Dinocysts, transfer functions and spatial autocorrelation: part 1207

I don’t always comment on papers that use transfer functions but neglect to consider how spatial autocorrelation in the modern calibration set might make the reconstructions spuriously precise. It gets tedious, especially when the same authors make the same mistakes time and again. But sometimes I am asked to review such papers, and I oblige.

One such paper was Wary et al (2017), published yesterday. The paper suggests that when Greenland and the North Atlantic cool during Dansgaard–Oeschger oscillations, the surface of the Norwegian Sea warms, and vice versa. The warmth in the Norwegian Sea is reconstructed from the cysts of dinoflagellates, which live near the surface. Cold subsurface conditions in the Norwegian Sea are reconstructed from planktic foraminifera.

Since Wary et al  was published in Climate of the Past, the complete peer review process – reviews, editors comments and author replies –  is publicly available. This now includes the second round of reviews/editor comments which were previously hidden.

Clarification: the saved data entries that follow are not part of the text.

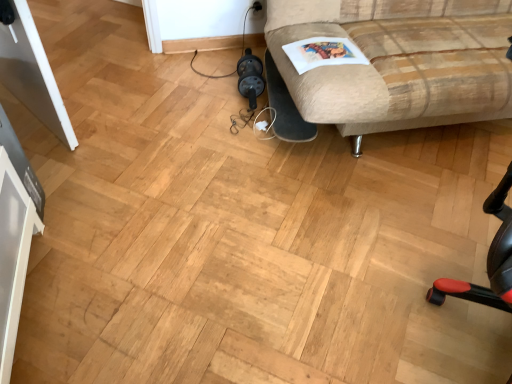 Locate an element on the screen. This screenshot has width=512, height=384. white paper magazine at upper right is located at coordinates (323, 53).

The image size is (512, 384). What do you see at coordinates (323, 53) in the screenshot?
I see `white paper magazine at upper right` at bounding box center [323, 53].

In order to face white paper magazine at upper right, should I rotate leftwards or rightwards?

A 9.078 degree turn to the right will do.

Where is `beige fabric couch at upper right`? The height and width of the screenshot is (384, 512). beige fabric couch at upper right is located at coordinates (398, 62).

Describe the element at coordinates (398, 62) in the screenshot. I see `beige fabric couch at upper right` at that location.

Locate an element on the screen. Image resolution: width=512 pixels, height=384 pixels. white paper magazine at upper right is located at coordinates (323, 53).

Visually, is white paper magazine at upper right positioned to the left or to the right of beige fabric couch at upper right?

From the image, it's evident that white paper magazine at upper right is to the left of beige fabric couch at upper right.

Is white paper magazine at upper right behind beige fabric couch at upper right?

Yes.

Does point (310, 51) come in front of point (366, 91)?

No.

From the image's perspective, is white paper magazine at upper right under beige fabric couch at upper right?

Yes.

From a real-world perspective, is white paper magazine at upper right under beige fabric couch at upper right?

Yes.

Which object is wider, white paper magazine at upper right or beige fabric couch at upper right?

With larger width is beige fabric couch at upper right.

Can you confirm if white paper magazine at upper right is shorter than beige fabric couch at upper right?

Yes, white paper magazine at upper right is shorter than beige fabric couch at upper right.

Which of these two, white paper magazine at upper right or beige fabric couch at upper right, is smaller?

white paper magazine at upper right.

Is white paper magazine at upper right positioned beyond the bounds of beige fabric couch at upper right?

Actually, white paper magazine at upper right is within beige fabric couch at upper right.

Does white paper magazine at upper right touch beige fabric couch at upper right?

No, white paper magazine at upper right is not making contact with beige fabric couch at upper right.

In the scene shown: Could you tell me if white paper magazine at upper right is turned towards beige fabric couch at upper right?

Yes, white paper magazine at upper right is facing beige fabric couch at upper right.

From the picture: How many degrees apart are the facing directions of white paper magazine at upper right and beige fabric couch at upper right?

white paper magazine at upper right and beige fabric couch at upper right are facing 4.23 degrees away from each other.

How far apart are white paper magazine at upper right and beige fabric couch at upper right?

11.89 inches.

The image size is (512, 384). In order to click on magazine that appears behind the beige fabric couch at upper right in this screenshot , I will do `click(323, 53)`.

Considering the relative positions of beige fabric couch at upper right and white paper magazine at upper right in the image provided, is beige fabric couch at upper right to the left of white paper magazine at upper right from the viewer's perspective?

Incorrect, beige fabric couch at upper right is not on the left side of white paper magazine at upper right.

Which object is closer to the camera, beige fabric couch at upper right or white paper magazine at upper right?

beige fabric couch at upper right is in front.

Which is in front, point (368, 124) or point (332, 38)?

The point (368, 124) is in front.

From the image's perspective, relative to white paper magazine at upper right, is beige fabric couch at upper right above or below?

Based on their image positions, beige fabric couch at upper right is located above white paper magazine at upper right.

From a real-world perspective, which is physically above, beige fabric couch at upper right or white paper magazine at upper right?

beige fabric couch at upper right.

Considering the sizes of objects beige fabric couch at upper right and white paper magazine at upper right in the image provided, who is thinner, beige fabric couch at upper right or white paper magazine at upper right?

white paper magazine at upper right.

From their relative heights in the image, would you say beige fabric couch at upper right is taller or shorter than white paper magazine at upper right?

beige fabric couch at upper right is taller than white paper magazine at upper right.

Which of these two, beige fabric couch at upper right or white paper magazine at upper right, is smaller?

white paper magazine at upper right.

Would you say beige fabric couch at upper right is outside white paper magazine at upper right?

beige fabric couch at upper right is positioned outside white paper magazine at upper right.

Is beige fabric couch at upper right next to white paper magazine at upper right and touching it?

No, beige fabric couch at upper right is not beside white paper magazine at upper right.

Does beige fabric couch at upper right turn towards white paper magazine at upper right?

Yes, beige fabric couch at upper right is aimed at white paper magazine at upper right.

How different are the orientations of beige fabric couch at upper right and white paper magazine at upper right in degrees?

4.23 degrees separate the facing orientations of beige fabric couch at upper right and white paper magazine at upper right.

The width and height of the screenshot is (512, 384). I want to click on studio couch above the white paper magazine at upper right (from a real-world perspective), so click(398, 62).

I want to click on studio couch that appears on the right of white paper magazine at upper right, so click(398, 62).

This screenshot has height=384, width=512. I want to click on magazine located on the left of beige fabric couch at upper right, so click(323, 53). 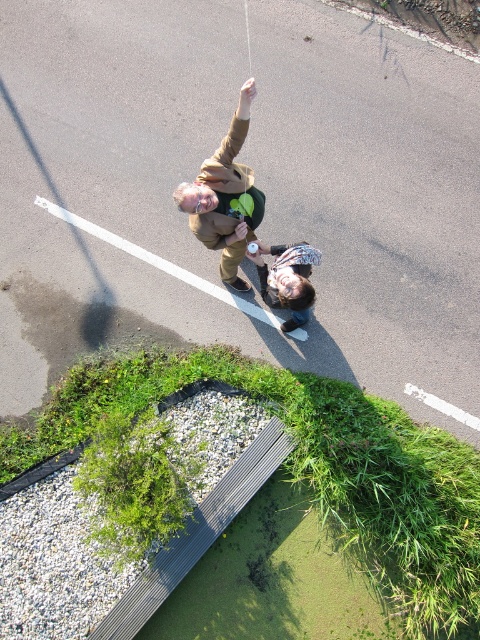 Between green grass at lower left and brown suede jacket at upper center, which one has more height?

green grass at lower left

Between green grass at lower left and brown suede jacket at upper center, which one is positioned higher?

Positioned higher is brown suede jacket at upper center.

Is point (371, 448) farther from camera compared to point (232, 180)?

Yes, point (371, 448) is behind point (232, 180).

Where is `green grass at lower left`? green grass at lower left is located at coordinates (286, 467).

Based on the photo, does green grass at lower left have a larger size compared to matte brown jacket at center?

Indeed, green grass at lower left has a larger size compared to matte brown jacket at center.

Who is more forward, (402, 417) or (295, 243)?

Point (402, 417) is in front.

Does point (247, 372) come behind point (277, 264)?

Yes, it is behind point (277, 264).

The height and width of the screenshot is (640, 480). Find the location of `green grass at lower left`. green grass at lower left is located at coordinates (286, 467).

Is brown suede jacket at upper center taller than matte brown jacket at center?

Yes, brown suede jacket at upper center is taller than matte brown jacket at center.

Is brown suede jacket at upper center thinner than matte brown jacket at center?

No.

Between point (207, 209) and point (254, 243), which one is positioned behind?

Positioned behind is point (254, 243).

At what (x,y) coordinates should I click in order to perform the action: click on brown suede jacket at upper center. Please return your answer as a coordinate pair (x, y). Looking at the image, I should click on (226, 196). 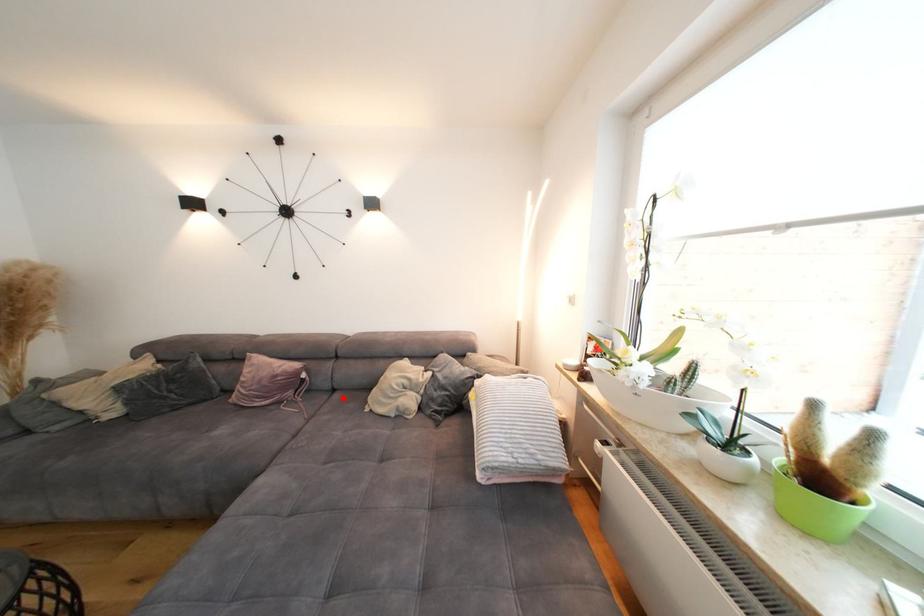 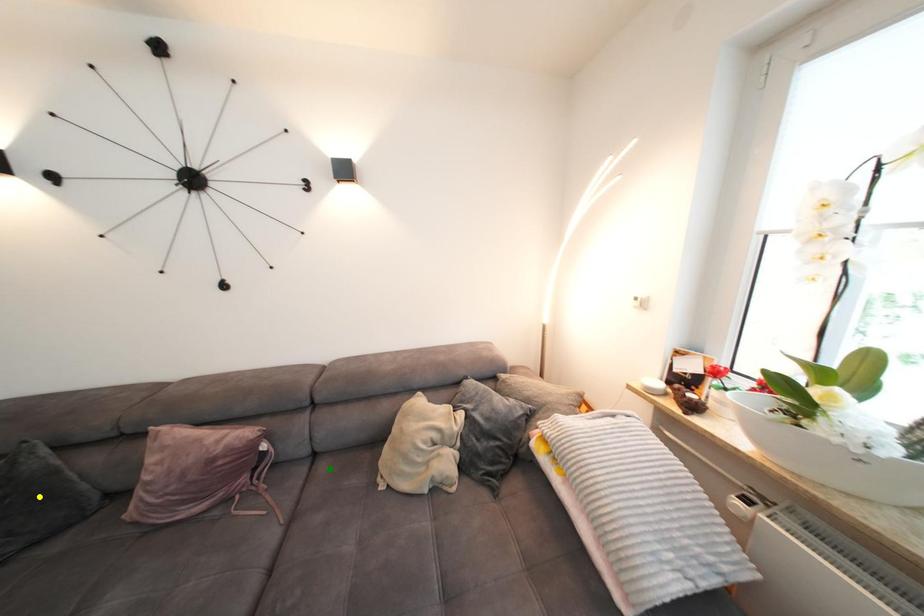 Question: I am providing you with two images of the same scene from different viewpoints. A red point is marked on the first image. You are given multiple points on the second image. Can you choose the point in image 2 that corresponds to the point in image 1?

Choices:
 (A) green point
 (B) blue point
 (C) yellow point

Answer: (A)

Lacking the expertise to critique the physical plausibility of this regional see-saw, my review focused on the dinocyst reconstructions. The paper reconstructs summer and winter sea surface temperatures and salinities, together with sea-ice duration. I really doubt that all five variables can be reconstructed independently, especially since most dinoflagellates overwinter in cysts on the sea floor.

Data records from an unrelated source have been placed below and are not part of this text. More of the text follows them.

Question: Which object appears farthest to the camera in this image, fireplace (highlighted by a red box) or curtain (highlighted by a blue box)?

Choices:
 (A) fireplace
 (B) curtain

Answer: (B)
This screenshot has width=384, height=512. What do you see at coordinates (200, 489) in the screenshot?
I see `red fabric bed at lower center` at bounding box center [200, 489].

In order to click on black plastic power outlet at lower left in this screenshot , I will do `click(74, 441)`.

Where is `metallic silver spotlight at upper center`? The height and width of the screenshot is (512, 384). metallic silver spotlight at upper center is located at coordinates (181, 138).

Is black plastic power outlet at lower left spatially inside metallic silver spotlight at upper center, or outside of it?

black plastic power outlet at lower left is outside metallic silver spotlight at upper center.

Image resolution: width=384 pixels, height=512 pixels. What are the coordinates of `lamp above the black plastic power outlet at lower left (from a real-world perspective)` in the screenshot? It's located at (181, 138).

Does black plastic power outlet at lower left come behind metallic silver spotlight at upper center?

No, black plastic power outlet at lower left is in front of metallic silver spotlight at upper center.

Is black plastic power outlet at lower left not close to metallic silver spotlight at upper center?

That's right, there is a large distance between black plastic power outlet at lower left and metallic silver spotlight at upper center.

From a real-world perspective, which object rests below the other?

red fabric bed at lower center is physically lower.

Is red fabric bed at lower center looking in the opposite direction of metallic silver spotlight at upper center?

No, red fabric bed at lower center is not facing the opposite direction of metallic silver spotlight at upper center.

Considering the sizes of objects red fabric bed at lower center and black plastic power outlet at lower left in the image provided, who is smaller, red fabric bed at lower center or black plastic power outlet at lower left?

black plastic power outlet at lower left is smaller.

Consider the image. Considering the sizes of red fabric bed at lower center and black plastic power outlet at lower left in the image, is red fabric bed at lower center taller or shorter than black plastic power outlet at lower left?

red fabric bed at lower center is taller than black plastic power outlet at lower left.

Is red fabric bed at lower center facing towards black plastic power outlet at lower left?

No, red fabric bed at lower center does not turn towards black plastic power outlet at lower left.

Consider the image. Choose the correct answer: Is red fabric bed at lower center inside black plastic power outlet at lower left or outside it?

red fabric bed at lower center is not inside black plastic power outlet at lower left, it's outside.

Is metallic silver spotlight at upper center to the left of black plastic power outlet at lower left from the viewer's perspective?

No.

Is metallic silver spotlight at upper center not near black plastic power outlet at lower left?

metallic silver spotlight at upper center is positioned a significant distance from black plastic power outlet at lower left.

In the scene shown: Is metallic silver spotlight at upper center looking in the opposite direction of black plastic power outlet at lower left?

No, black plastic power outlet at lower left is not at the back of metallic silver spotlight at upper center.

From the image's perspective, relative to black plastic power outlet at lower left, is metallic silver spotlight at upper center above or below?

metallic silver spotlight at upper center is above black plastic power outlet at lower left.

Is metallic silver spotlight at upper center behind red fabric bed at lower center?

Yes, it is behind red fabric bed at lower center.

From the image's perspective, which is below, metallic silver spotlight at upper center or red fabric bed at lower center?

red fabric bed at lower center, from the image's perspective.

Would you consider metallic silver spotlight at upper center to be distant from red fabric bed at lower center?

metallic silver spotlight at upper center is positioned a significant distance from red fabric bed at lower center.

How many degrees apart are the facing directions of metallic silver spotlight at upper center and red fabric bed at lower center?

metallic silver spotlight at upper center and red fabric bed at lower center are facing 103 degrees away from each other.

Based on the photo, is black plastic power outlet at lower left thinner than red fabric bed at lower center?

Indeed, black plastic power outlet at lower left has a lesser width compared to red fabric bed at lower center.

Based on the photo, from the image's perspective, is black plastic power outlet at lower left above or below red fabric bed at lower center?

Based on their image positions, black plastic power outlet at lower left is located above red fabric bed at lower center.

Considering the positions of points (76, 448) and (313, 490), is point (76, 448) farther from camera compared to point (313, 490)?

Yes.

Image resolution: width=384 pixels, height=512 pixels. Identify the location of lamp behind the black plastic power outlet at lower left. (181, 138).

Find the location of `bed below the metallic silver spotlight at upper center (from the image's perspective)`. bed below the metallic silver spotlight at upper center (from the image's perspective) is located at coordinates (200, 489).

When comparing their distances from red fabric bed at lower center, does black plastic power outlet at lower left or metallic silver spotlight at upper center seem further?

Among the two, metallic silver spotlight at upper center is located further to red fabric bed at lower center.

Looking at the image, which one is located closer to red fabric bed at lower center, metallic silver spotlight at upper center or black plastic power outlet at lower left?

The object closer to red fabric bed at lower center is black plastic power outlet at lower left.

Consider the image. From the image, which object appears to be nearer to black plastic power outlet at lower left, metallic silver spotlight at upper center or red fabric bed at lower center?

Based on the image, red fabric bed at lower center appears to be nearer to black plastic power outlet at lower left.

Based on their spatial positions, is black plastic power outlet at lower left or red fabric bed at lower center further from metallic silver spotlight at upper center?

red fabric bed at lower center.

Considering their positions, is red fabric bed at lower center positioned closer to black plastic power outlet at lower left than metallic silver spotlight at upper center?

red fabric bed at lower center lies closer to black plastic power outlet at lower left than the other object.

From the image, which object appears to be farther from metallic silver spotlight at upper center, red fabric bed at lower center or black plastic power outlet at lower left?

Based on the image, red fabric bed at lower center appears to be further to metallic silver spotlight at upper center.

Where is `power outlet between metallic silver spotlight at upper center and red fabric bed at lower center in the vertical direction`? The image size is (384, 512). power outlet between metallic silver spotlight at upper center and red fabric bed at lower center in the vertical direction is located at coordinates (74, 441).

I criticised the paper reporting model performance statistics from a cross-validation scheme (either leave-one-out or k-fold cross-validation – the paper is not clear) that ignores the considerable spatial autocorrelation in the calibration set, and suggested that the true uncertainty was severely underestimated. I also criticised the lack of reconstruction diagnostics to help the reader evaluate the reconstructions.

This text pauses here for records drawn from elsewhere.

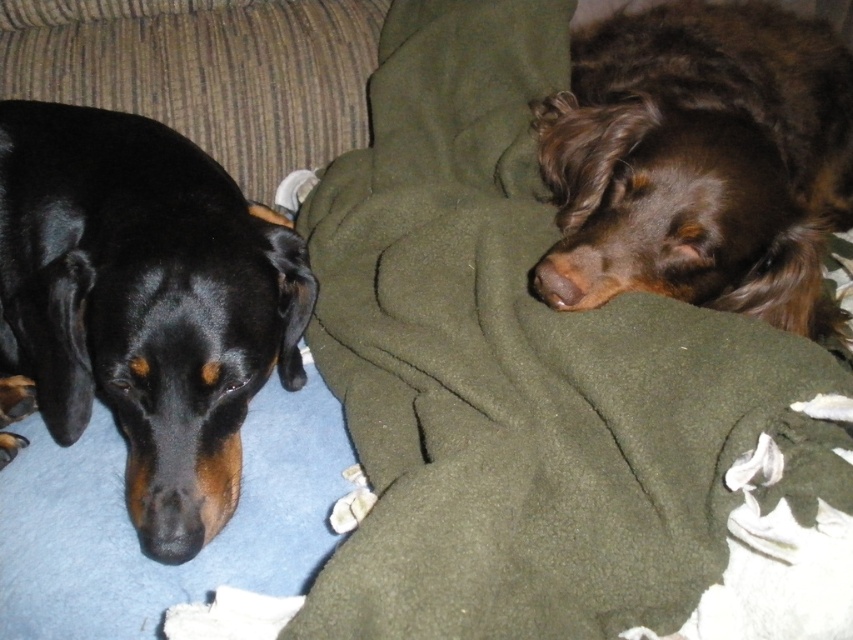 In the scene shown: You are trying to decide whether to place a new pillow on the couch. The pillow is the same size as the black matte dog at left. Will it fit on the green fleece blanket at upper right?

The green fleece blanket at upper right is bigger than the black matte dog at left, so the pillow will fit on the green fleece blanket at upper right.

You are trying to determine if the green fleece blanket at upper right can fully cover the brown fuzzy dog at center. Based on their sizes, what do you think?

The green fleece blanket at upper right might be wider than brown fuzzy dog at center, so it could potentially cover the dog depending on the blanket length and the dog size.

You are a dog owner who wants to place a new toy between the green fleece blanket at upper right and the brown fuzzy dog at center. Based on their positions, where should you place the toy so it is between them?

The green fleece blanket at upper right is in front of the brown fuzzy dog at center, so placing the toy between them would require positioning it in front of the brown fuzzy dog at center but behind the green fleece blanket at upper right. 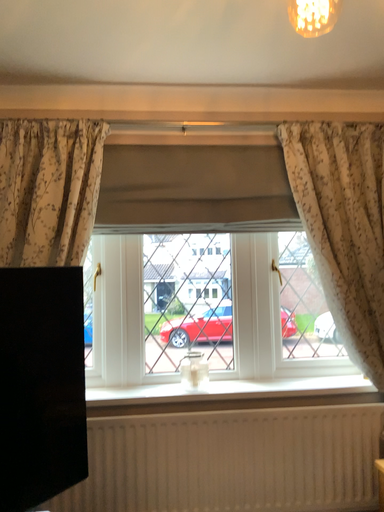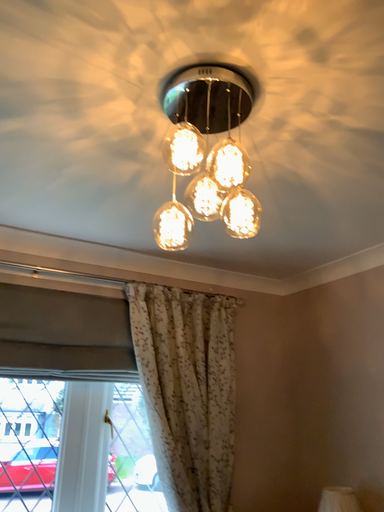 Question: How did the camera likely rotate when shooting the video?

Choices:
 (A) rotated left
 (B) rotated right

Answer: (B)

The editor agreed these were important concerns. So how did the authors respond?

The authors added – as they had promised – a plot showing the taxonomic distance of each fossil sample to the nearest analogue in the modern calibration set. They claim this plot will “ensure that one can assess by his own the reliability and robustness of our reconstructions”.


Wray et al (2017) Figure S5. Distance to the nearest analogue
in the four studied cores 

Well good luck with that. Usually, plots of the distance to the nearest analogue show some reference levels (often the 5th and 10th percentile of all distances in the calibration set) that the distances can be compared with. Wray et al do not, so there is no way to know if the distances are high or low (a problem exacerbated by the absence of information on which distance metric was used, hampering replication). This figure is almost useless.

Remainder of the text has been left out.